::: Information :::

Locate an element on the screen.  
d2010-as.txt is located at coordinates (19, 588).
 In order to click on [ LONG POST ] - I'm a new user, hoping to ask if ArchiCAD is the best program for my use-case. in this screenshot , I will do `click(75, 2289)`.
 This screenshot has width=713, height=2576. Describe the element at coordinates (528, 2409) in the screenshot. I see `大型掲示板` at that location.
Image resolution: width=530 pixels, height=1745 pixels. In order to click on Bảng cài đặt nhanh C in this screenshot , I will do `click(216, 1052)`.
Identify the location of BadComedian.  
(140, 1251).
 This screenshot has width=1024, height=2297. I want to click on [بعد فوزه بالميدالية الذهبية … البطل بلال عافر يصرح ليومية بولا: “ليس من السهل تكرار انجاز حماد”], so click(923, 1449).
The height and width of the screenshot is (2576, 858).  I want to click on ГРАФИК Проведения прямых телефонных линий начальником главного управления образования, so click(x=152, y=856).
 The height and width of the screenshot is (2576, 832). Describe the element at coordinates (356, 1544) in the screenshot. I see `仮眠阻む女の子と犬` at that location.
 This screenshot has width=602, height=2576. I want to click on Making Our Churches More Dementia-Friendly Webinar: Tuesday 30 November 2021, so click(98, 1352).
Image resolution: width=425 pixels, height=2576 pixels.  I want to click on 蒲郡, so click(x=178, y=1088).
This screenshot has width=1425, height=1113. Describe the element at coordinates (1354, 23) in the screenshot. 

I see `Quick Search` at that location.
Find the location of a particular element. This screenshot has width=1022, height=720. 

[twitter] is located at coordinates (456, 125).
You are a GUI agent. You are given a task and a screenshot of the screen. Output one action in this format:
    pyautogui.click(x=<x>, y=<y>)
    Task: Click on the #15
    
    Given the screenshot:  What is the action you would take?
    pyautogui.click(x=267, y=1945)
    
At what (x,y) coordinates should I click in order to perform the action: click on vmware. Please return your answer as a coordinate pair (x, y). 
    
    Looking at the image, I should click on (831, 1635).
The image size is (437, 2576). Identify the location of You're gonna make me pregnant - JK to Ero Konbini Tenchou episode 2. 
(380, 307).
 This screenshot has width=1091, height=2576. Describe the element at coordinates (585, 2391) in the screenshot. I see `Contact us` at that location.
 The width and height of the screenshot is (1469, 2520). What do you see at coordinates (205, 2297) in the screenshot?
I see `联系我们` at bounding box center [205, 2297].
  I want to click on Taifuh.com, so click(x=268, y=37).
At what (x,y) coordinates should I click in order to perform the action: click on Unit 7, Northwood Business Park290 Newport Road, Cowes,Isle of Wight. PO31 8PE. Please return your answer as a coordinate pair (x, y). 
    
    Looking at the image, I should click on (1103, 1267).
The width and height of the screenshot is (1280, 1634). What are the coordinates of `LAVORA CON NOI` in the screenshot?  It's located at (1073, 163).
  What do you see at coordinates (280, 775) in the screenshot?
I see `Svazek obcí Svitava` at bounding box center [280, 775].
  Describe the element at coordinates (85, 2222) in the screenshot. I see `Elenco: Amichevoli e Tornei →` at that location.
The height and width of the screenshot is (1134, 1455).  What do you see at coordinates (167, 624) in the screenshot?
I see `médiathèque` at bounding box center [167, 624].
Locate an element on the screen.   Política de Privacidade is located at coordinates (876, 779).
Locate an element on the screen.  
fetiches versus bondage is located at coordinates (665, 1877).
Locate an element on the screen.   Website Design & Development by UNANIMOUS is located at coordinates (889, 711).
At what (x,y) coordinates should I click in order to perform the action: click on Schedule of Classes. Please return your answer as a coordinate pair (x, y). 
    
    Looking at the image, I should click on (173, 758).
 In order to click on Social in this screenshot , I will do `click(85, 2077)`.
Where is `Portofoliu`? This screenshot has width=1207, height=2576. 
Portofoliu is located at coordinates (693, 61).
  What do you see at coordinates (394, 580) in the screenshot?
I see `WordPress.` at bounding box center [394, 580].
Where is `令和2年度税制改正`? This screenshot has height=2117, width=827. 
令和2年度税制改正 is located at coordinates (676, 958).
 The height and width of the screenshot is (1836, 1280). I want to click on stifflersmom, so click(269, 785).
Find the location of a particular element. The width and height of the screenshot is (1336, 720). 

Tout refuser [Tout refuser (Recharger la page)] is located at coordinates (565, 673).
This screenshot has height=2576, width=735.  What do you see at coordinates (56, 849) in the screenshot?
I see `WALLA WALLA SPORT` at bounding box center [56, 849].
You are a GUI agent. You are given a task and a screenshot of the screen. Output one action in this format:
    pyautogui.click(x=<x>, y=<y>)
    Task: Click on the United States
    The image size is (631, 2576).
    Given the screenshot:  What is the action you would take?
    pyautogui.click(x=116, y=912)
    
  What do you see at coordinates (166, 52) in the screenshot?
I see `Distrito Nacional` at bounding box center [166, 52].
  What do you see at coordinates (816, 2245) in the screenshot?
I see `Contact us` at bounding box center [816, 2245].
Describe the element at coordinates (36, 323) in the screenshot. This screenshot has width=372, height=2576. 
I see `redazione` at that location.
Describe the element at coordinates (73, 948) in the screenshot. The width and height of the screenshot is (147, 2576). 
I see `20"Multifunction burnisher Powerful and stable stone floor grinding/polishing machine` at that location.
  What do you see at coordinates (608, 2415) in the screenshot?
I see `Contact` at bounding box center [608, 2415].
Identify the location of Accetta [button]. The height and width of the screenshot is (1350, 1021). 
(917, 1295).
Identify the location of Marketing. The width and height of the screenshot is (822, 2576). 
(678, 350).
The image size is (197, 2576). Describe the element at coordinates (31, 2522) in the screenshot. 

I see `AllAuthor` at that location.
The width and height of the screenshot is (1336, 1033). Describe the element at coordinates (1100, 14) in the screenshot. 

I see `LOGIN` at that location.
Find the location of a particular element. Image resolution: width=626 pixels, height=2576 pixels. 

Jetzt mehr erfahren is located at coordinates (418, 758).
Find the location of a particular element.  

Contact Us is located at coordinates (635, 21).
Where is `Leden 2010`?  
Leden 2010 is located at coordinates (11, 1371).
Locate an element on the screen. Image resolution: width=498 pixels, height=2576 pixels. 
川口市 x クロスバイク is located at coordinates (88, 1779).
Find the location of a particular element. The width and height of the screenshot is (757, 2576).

:::

Write out the entire listing above once more. Keep it exact.

[Reply to the task]:
Locate an element on the screen.  
d2010-as.txt is located at coordinates (19, 588).
 In order to click on [ LONG POST ] - I'm a new user, hoping to ask if ArchiCAD is the best program for my use-case. in this screenshot , I will do `click(75, 2289)`.
 This screenshot has width=713, height=2576. Describe the element at coordinates (528, 2409) in the screenshot. I see `大型掲示板` at that location.
Image resolution: width=530 pixels, height=1745 pixels. In order to click on Bảng cài đặt nhanh C in this screenshot , I will do `click(216, 1052)`.
Identify the location of BadComedian.  
(140, 1251).
 This screenshot has width=1024, height=2297. I want to click on [بعد فوزه بالميدالية الذهبية … البطل بلال عافر يصرح ليومية بولا: “ليس من السهل تكرار انجاز حماد”], so click(923, 1449).
The height and width of the screenshot is (2576, 858).  I want to click on ГРАФИК Проведения прямых телефонных линий начальником главного управления образования, so click(x=152, y=856).
 The height and width of the screenshot is (2576, 832). Describe the element at coordinates (356, 1544) in the screenshot. I see `仮眠阻む女の子と犬` at that location.
 This screenshot has width=602, height=2576. I want to click on Making Our Churches More Dementia-Friendly Webinar: Tuesday 30 November 2021, so click(98, 1352).
Image resolution: width=425 pixels, height=2576 pixels.  I want to click on 蒲郡, so click(x=178, y=1088).
This screenshot has width=1425, height=1113. Describe the element at coordinates (1354, 23) in the screenshot. 

I see `Quick Search` at that location.
Find the location of a particular element. This screenshot has width=1022, height=720. 

[twitter] is located at coordinates (456, 125).
You are a GUI agent. You are given a task and a screenshot of the screen. Output one action in this format:
    pyautogui.click(x=<x>, y=<y>)
    Task: Click on the #15
    
    Given the screenshot:  What is the action you would take?
    pyautogui.click(x=267, y=1945)
    
At what (x,y) coordinates should I click in order to perform the action: click on vmware. Please return your answer as a coordinate pair (x, y). 
    
    Looking at the image, I should click on (831, 1635).
The image size is (437, 2576). Identify the location of You're gonna make me pregnant - JK to Ero Konbini Tenchou episode 2. 
(380, 307).
 This screenshot has width=1091, height=2576. Describe the element at coordinates (585, 2391) in the screenshot. I see `Contact us` at that location.
 The width and height of the screenshot is (1469, 2520). What do you see at coordinates (205, 2297) in the screenshot?
I see `联系我们` at bounding box center [205, 2297].
  I want to click on Taifuh.com, so click(x=268, y=37).
At what (x,y) coordinates should I click in order to perform the action: click on Unit 7, Northwood Business Park290 Newport Road, Cowes,Isle of Wight. PO31 8PE. Please return your answer as a coordinate pair (x, y). 
    
    Looking at the image, I should click on (1103, 1267).
The width and height of the screenshot is (1280, 1634). What are the coordinates of `LAVORA CON NOI` in the screenshot?  It's located at (1073, 163).
  What do you see at coordinates (280, 775) in the screenshot?
I see `Svazek obcí Svitava` at bounding box center [280, 775].
  Describe the element at coordinates (85, 2222) in the screenshot. I see `Elenco: Amichevoli e Tornei →` at that location.
The height and width of the screenshot is (1134, 1455).  What do you see at coordinates (167, 624) in the screenshot?
I see `médiathèque` at bounding box center [167, 624].
Locate an element on the screen.   Política de Privacidade is located at coordinates (876, 779).
Locate an element on the screen.  
fetiches versus bondage is located at coordinates (665, 1877).
Locate an element on the screen.   Website Design & Development by UNANIMOUS is located at coordinates (889, 711).
At what (x,y) coordinates should I click in order to perform the action: click on Schedule of Classes. Please return your answer as a coordinate pair (x, y). 
    
    Looking at the image, I should click on (173, 758).
 In order to click on Social in this screenshot , I will do `click(85, 2077)`.
Where is `Portofoliu`? This screenshot has width=1207, height=2576. 
Portofoliu is located at coordinates (693, 61).
  What do you see at coordinates (394, 580) in the screenshot?
I see `WordPress.` at bounding box center [394, 580].
Where is `令和2年度税制改正`? This screenshot has height=2117, width=827. 
令和2年度税制改正 is located at coordinates (676, 958).
 The height and width of the screenshot is (1836, 1280). I want to click on stifflersmom, so click(269, 785).
Find the location of a particular element. The width and height of the screenshot is (1336, 720). 

Tout refuser [Tout refuser (Recharger la page)] is located at coordinates (565, 673).
This screenshot has height=2576, width=735.  What do you see at coordinates (56, 849) in the screenshot?
I see `WALLA WALLA SPORT` at bounding box center [56, 849].
You are a GUI agent. You are given a task and a screenshot of the screen. Output one action in this format:
    pyautogui.click(x=<x>, y=<y>)
    Task: Click on the United States
    The image size is (631, 2576).
    Given the screenshot:  What is the action you would take?
    pyautogui.click(x=116, y=912)
    
  What do you see at coordinates (166, 52) in the screenshot?
I see `Distrito Nacional` at bounding box center [166, 52].
  What do you see at coordinates (816, 2245) in the screenshot?
I see `Contact us` at bounding box center [816, 2245].
Describe the element at coordinates (36, 323) in the screenshot. This screenshot has width=372, height=2576. 
I see `redazione` at that location.
Describe the element at coordinates (73, 948) in the screenshot. The width and height of the screenshot is (147, 2576). 
I see `20"Multifunction burnisher Powerful and stable stone floor grinding/polishing machine` at that location.
  What do you see at coordinates (608, 2415) in the screenshot?
I see `Contact` at bounding box center [608, 2415].
Identify the location of Accetta [button]. The height and width of the screenshot is (1350, 1021). 
(917, 1295).
Identify the location of Marketing. The width and height of the screenshot is (822, 2576). 
(678, 350).
The image size is (197, 2576). Describe the element at coordinates (31, 2522) in the screenshot. 

I see `AllAuthor` at that location.
The width and height of the screenshot is (1336, 1033). Describe the element at coordinates (1100, 14) in the screenshot. 

I see `LOGIN` at that location.
Find the location of a particular element. Image resolution: width=626 pixels, height=2576 pixels. 

Jetzt mehr erfahren is located at coordinates (418, 758).
Find the location of a particular element.  

Contact Us is located at coordinates (635, 21).
Where is `Leden 2010`?  
Leden 2010 is located at coordinates (11, 1371).
Locate an element on the screen. Image resolution: width=498 pixels, height=2576 pixels. 
川口市 x クロスバイク is located at coordinates (88, 1779).
Find the location of a particular element. The width and height of the screenshot is (757, 2576).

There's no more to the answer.